[Saved data entries]
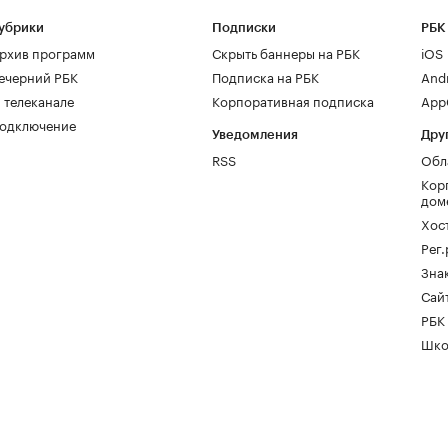
убрики
Подписки
РБК
рхив программ
Скрыть баннеры на РБК
iOS
ечерний РБК
Подписка на РБК
And
 телеканале
Корпоративная подписка
AppG
одключение
Уведомления
Дру
RSS
Обл
Кор
дом
Хос
Рег
Зна
Сайт
РБК
Шко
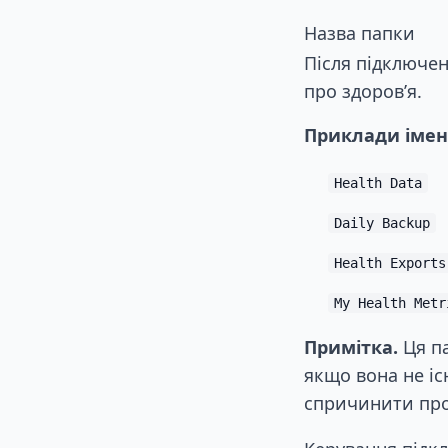
Назва папки
Після підключен
про здоров’я.
Приклади імен
Health Data
Daily Backup
Health Exports
My Health Metr
Примітка.
Ця па
якщо вона не іс
спричинити пр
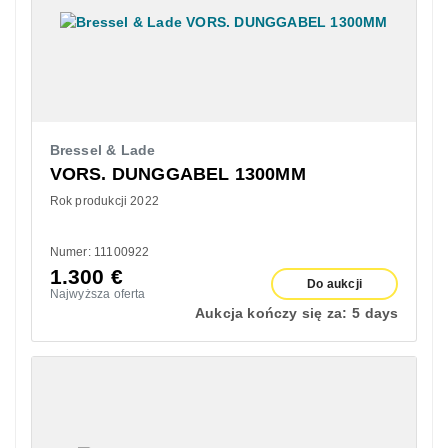
Bressel & Lade
VORS. DUNGGABEL 1300MM
Rok produkcji 2022
Numer: 11100922
1.300
€
Do aukcji
Najwyższa oferta
Aukcja kończy się za:
5 days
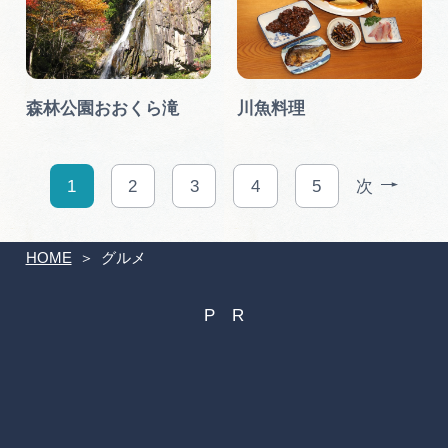
森林公園おおくら滝
川魚料理
1
2
3
4
5
次
HOME
グルメ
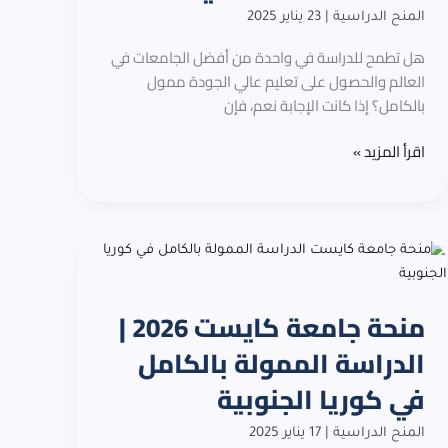
ممولة
المنح الدراسية
|
23 يناير 2025
بالكامل
للدراسة
هل تطمح للدراسة في واحدة من أفضل الجامعات في
في
العالم والحصول على تعليم عالي الجودة ممول
الصين
بالكامل؟ إذا كانت الإجابة نعم، فإن
اقرأ المزيد »
منحة
جامعة
كايست
منحة جامعة كايست 2026 |
2026
|
الدراسة الممولة بالكامل
الدراسة
في كوريا الجنوبية
الممولة
بالكامل
المنح الدراسية
|
17 يناير 2025
في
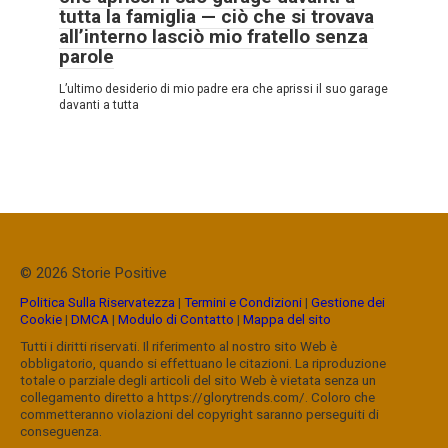
tutta la famiglia — ciò che si trovava
all’interno lasciò mio fratello senza
parole
L’ultimo desiderio di mio padre era che aprissi il suo garage
davanti a tutta
© 2026 Storie Positive
Politica Sulla Riservatezza
|
Termini e Condizioni
|
Gestione dei
Cookie
|
DMCA
|
Modulo di Contatto
|
Mappa del sito
Tutti i diritti riservati. Il riferimento al nostro sito Web è
obbligatorio, quando si effettuano le citazioni. La riproduzione
totale o parziale degli articoli del sito Web è vietata senza un
collegamento diretto a https://glorytrends.com/. Coloro che
commetteranno violazioni del copyright saranno perseguiti di
conseguenza.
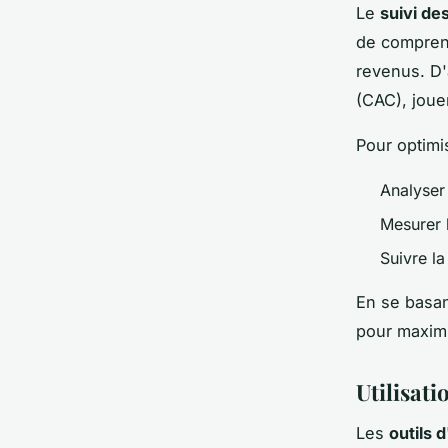
Le
suivi de
de compren
revenus. D'
(CAC), joue
Pour optimi
Analyser
Mesurer l
Suivre la
En se basan
pour maximi
Utilisat
Les
outils 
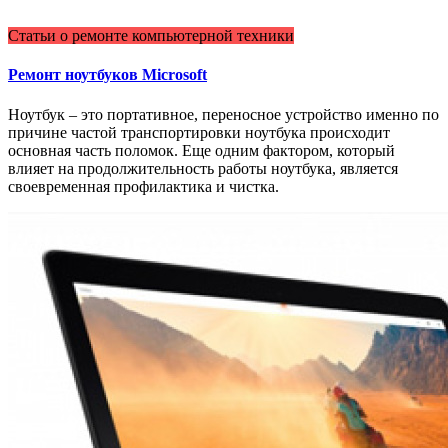
Статьи о ремонте компьютерной техники
Ремонт ноутбуков Microsoft
Ноутбук – это портативное, переносное устройство именно по
причине частой транспортировки ноутбука происходит
основная часть поломок. Еще одним фактором, который
влияет на продолжительность работы ноутбука, является
своевременная профилактика и чистка.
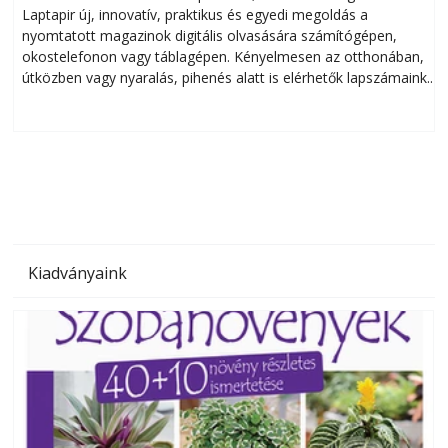
Laptapir új, innovatív, praktikus és egyedi megoldás a
L
nyomtatott magazinok digitális olvasására számítógépen,
okostelefonon vagy táblagépen. Kényelmesen az otthonában,
útközben vagy nyaralás, pihenés alatt is elérhetők lapszámaink.
ú
Bárhol, bármikor, akár külföldön élve vagy dolgozva is
B
olvashatók az Ezermester lapszámai. A Laptapir kényelmes
megoldás, mert: – t
Kiadványaink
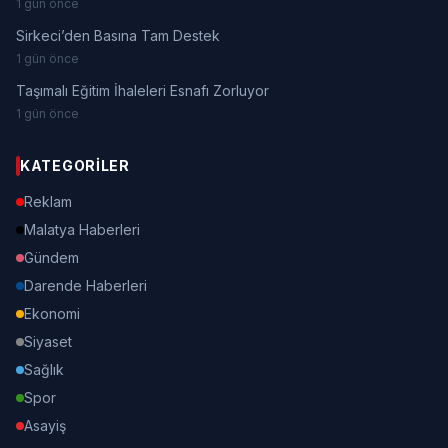
1 gün önce
Sirkeci’den Basına Tam Destek
1 gün önce
Taşımalı Eğitim İhaleleri Esnafı Zorluyor
1 gün önce
KATEGORILER
Reklam
Malatya Haberleri
Gündem
Darende Haberleri
Ekonomi
Siyaset
Sağlık
Spor
Asayiş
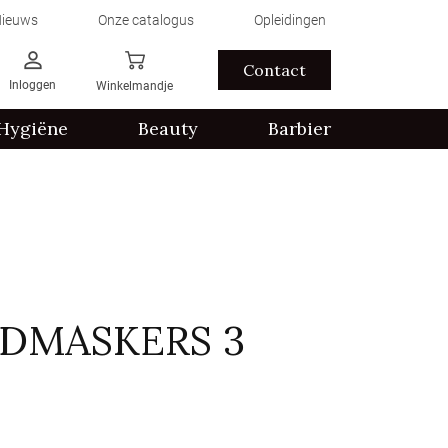
ieuws
Onze catalogus
Opleidingen
Contact
Inloggen
Winkelmandje
Hygiëne
Beauty
Barbier
DMASKERS 3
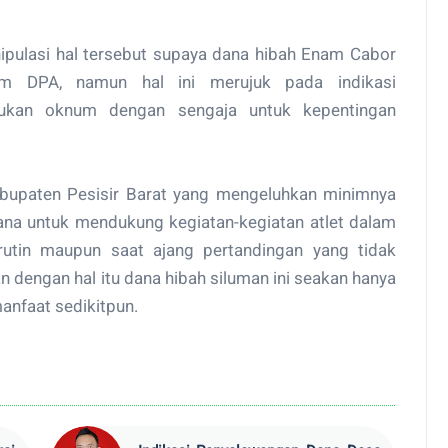
pulasi hal tersebut supaya dana hibah Enam Cabor
am DPA, namun hal ini merujuk pada indikasi
ukan oknum dengan sengaja untuk kepentingan
abupaten Pesisir Barat yang mengeluhkan minimnya
na untuk mendukung kegiatan-kegiatan atlet dalam
 rutin maupun saat ajang pertandingan yang tidak
n dengan hal itu dana hibah siluman ini seakan hanya
nfaat sedikitpun.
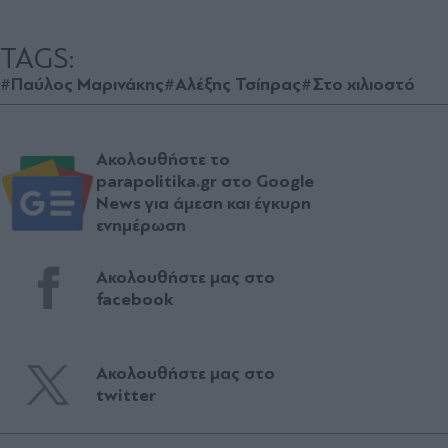
TAGS:
#Παύλος Μαρινάκης
#Αλέξης Τσίπρας
#Στο χιλιοστό
Ακολουθήστε το
parapolitika.gr στο Google
News για άμεση και έγκυρη
ενημέρωση
Ακολουθήστε μας στο
facebook
Ακολουθήστε μας στο
twitter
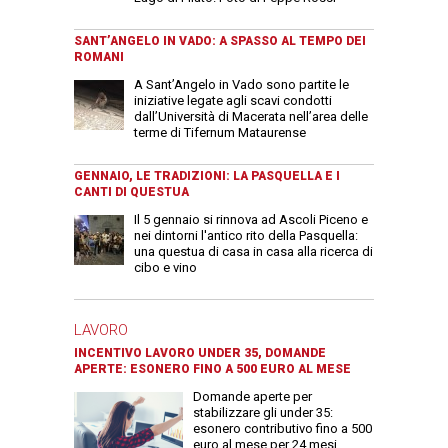
SANT’ANGELO IN VADO: A SPASSO AL TEMPO DEI
ROMANI
A Sant’Angelo in Vado sono partite le
iniziative legate agli scavi condotti
dall’Università di Macerata nell’area delle
terme di Tifernum Mataurense
GENNAIO, LE TRADIZIONI: LA PASQUELLA E I
CANTI DI QUESTUA
Il 5 gennaio si rinnova ad Ascoli Piceno e
nei dintorni l'antico rito della Pasquella:
una questua di casa in casa alla ricerca di
cibo e vino
LAVORO
INCENTIVO LAVORO UNDER 35, DOMANDE
APERTE: ESONERO FINO A 500 EURO AL MESE
Domande aperte per
stabilizzare gli under 35:
esonero contributivo fino a 500
euro al mese per 24 mesi.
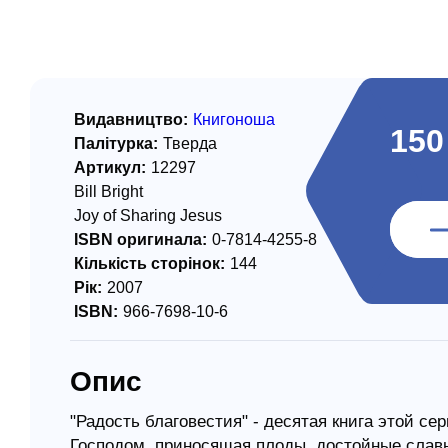
/ Святе Письмо
 література
іноземними мовами
Видавництво:
Книгоноша
150
Палітурка:
Тверда
тво
Артикул:
12297
Bill Bright
ійні видання
Joy of Sharing Jesus
і традиції
ISBN оригинала:
0-7814-4255-8
Кількість сторінок:
144
ня Церкви
Рік:
2007
истика
ISBN:
966-7698-10-6
в`я
Опис
сім`я
`я / Харчування
"Радость благовестия" - десятая книга этой се
Господом, приносящая плоды, достойные славы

* ASSIGNMENT
Search the data for the word "vagy" and copy each line where it appears.

* ANSWER BOX
okostelefonon vagy táblagépen. Kényelmesen az otthonában,
útközben vagy nyaralás, pihenés alatt is elérhetők lapszámaink.
Bárhol, bármikor, akár külföldön élve vagy dolgozva is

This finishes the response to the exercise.